» Exercise
Exact reproduction of the following data is required.

Items listed in a dataset:
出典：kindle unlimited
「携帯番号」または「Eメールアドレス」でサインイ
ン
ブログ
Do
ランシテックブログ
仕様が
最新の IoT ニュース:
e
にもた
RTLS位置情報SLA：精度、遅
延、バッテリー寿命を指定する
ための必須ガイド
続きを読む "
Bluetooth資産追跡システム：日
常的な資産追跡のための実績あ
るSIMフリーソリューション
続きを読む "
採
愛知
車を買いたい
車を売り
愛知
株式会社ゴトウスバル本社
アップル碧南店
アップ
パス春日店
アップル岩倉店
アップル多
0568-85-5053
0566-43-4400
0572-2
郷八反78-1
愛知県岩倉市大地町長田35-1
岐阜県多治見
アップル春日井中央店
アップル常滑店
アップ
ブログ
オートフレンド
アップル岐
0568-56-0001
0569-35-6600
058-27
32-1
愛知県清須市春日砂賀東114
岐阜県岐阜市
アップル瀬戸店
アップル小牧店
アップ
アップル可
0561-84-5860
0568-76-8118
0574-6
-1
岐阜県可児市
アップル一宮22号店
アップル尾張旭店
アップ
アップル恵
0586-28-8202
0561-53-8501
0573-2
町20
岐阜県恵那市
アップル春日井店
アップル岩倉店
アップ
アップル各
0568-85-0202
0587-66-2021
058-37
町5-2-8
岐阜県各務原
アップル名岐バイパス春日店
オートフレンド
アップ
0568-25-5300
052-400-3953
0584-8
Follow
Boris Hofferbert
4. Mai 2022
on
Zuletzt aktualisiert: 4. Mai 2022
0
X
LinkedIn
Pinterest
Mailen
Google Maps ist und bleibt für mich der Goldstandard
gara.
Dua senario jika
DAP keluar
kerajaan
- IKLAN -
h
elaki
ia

» Solution for this problem
出典：kindle unlimited
「携帯番号」または「Eメールアドレス」でサインイ
ン
ブログ
Do
ランシテックブログ
仕様が
最新の IoT ニュース:
e
にもた
RTLS位置情報SLA：精度、遅
延、バッテリー寿命を指定する
ための必須ガイド
続きを読む "
Bluetooth資産追跡システム：日
常的な資産追跡のための実績あ
るSIMフリーソリューション
続きを読む "
採
愛知
車を買いたい
車を売り
愛知
株式会社ゴトウスバル本社
アップル碧南店
アップ
パス春日店
アップル岩倉店
アップル多
0568-85-5053
0566-43-4400
0572-2
郷八反78-1
愛知県岩倉市大地町長田35-1
岐阜県多治見
アップル春日井中央店
アップル常滑店
アップ
ブログ
オートフレンド
アップル岐
0568-56-0001
0569-35-6600
058-27
32-1
愛知県清須市春日砂賀東114
岐阜県岐阜市
アップル瀬戸店
アップル小牧店
アップ
アップル可
0561-84-5860
0568-76-8118
0574-6
-1
岐阜県可児市
アップル一宮22号店
アップル尾張旭店
アップ
アップル恵
0586-28-8202
0561-53-8501
0573-2
町20
岐阜県恵那市
アップル春日井店
アップル岩倉店
アップ
アップル各
0568-85-0202
0587-66-2021
058-37
町5-2-8
岐阜県各務原
アップル名岐バイパス春日店
オートフレンド
アップ
0568-25-5300
052-400-3953
0584-8
Follow
Boris Hofferbert
4. Mai 2022
on
Zuletzt aktualisiert: 4. Mai 2022
0
X
LinkedIn
Pinterest
Mailen
Google Maps ist und bleibt für mich der Goldstandard
gara.
Dua senario jika
DAP keluar
kerajaan
- IKLAN -
h
elaki
ia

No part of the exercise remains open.